Robert Rogers, known as Wormy to his friends, is known for many things - his love of fishing, his worm condos and his giant sunflowers.
But his gardening instincts, for which he is most known, come naturally to the 71-year-old Martinez resident who grew up on a "truck farm," where his family cultivated produce and shipped it out on trucks.
"It just happened," Rogers said of his interest in plants - specifically with azaleas and camellias.
There is no mistaking he tends to them closely as his property on Westmont Drive is bursting with April azalea color just as the spring warmth begins to slow the profusion of camellia blossoms.
When Roger and his wife, Caroline, moved to Martinez from Valdosta, Ga., in 1976, he brought several plants with him including some of his favorite Formosa azaleas, which are now large and the main attraction in the front yard.
Rogers now has more than 150 camellias and 100 azaleas, in addition to roses, Confederate roses, hydrangeas, alphias, herbs and other plants scattered among the tidy lawn.
He can easily explain his love of camellias.
"My wife was from Marshallville, the camellia center of the South," said Rogers, adding that the American Camellia Society's headquarters is at the Massee Lane Gardens there. His brother now works at the gardens.
But Rogers is not afraid to ask a homeowner or business owner for a cutting of an interesting plant on their property. He said he gets more plants, cuttings and seeds from anywhere or anyone who has them.
Growing them is fun, but Rogers said he likes to propagate and multiply his own plants through several methods including growing them from seeds, rooting cuttings, grafting and air-layering.
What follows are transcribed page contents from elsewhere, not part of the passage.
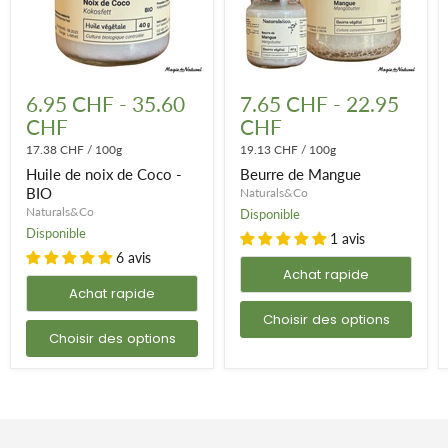
Huile
Beurre
de
de
6.95 CHF
-
35.60
7.65 CHF
-
22.95
noix
Mangue
CHF
CHF
de
Coco
17.38 CHF
/
100g
19.13 CHF
/
100g
-
Huile de noix de Coco -
Beurre de Mangue
BIO
BIO
Naturals&Co
Naturals&Co
Disponible
Disponible
1 avis
6 avis
Achat rapide
Achat rapide
Choisir des options
Choisir des options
"Some people say I can plant a fence post in the ground, and it would root," Rogers said jokingly.
On his first round of air-layering 97 camellias last May, 91 lived. Using air-layering to propagate more of the same plant allows the gardener to get blooms from the plant the first year.
The simple process simulates one of Mother Nature's methods by fooling the plant into thinking a branch has hit the ground, where the stem grows roots. Air-layering requires scraping off the bark and green tissue on a small section of a woody stem and packing it with moist sphagnum moss before wrapping it in plastic wrap.
Each plant is carefully tagged, though Rogers said he can identify some by their leaves.
Now Rogers' greenhouse is packed with the new plants waiting to be repotted and put outside later this month. Some he will give to or trade with friends, others will be planted, and a few will be sold to help recoup his costs.
But Rogers is attached to each one.
"It says 'keep' on almost every one of them in (the greenhouse)," Rogers said.
The pride of Rogers' garden is the unique or heirloom plants like the pink and white speckled Herme camellia variety, which dates back to 1859, according to The Illustrated Encyclopedia of Camellias.
The oldest and largest camellia in the yard produces single scarlet blossoms and is called Sweet Caroline, after Rogers' wife, who died in 2002.
The secret to Rogers' garden is organic. He uses as few chemicals as possible and makes the soil for his vegetable garden by mixing in the droppings from his worm farm, sawdust, mulch, peat moss and mushroom compost.
The vegetables won't touch that soil until later this week, Rogers said, because the soil temperature needs to rise and stay constant to not burn the vegetable seeds or their young roots.
Rogers might take lots of pride and time nurturing plants, but the motto he lives by is clearly stated on a bumper sticker on his truck: "Work is made for people who don't know how to fish."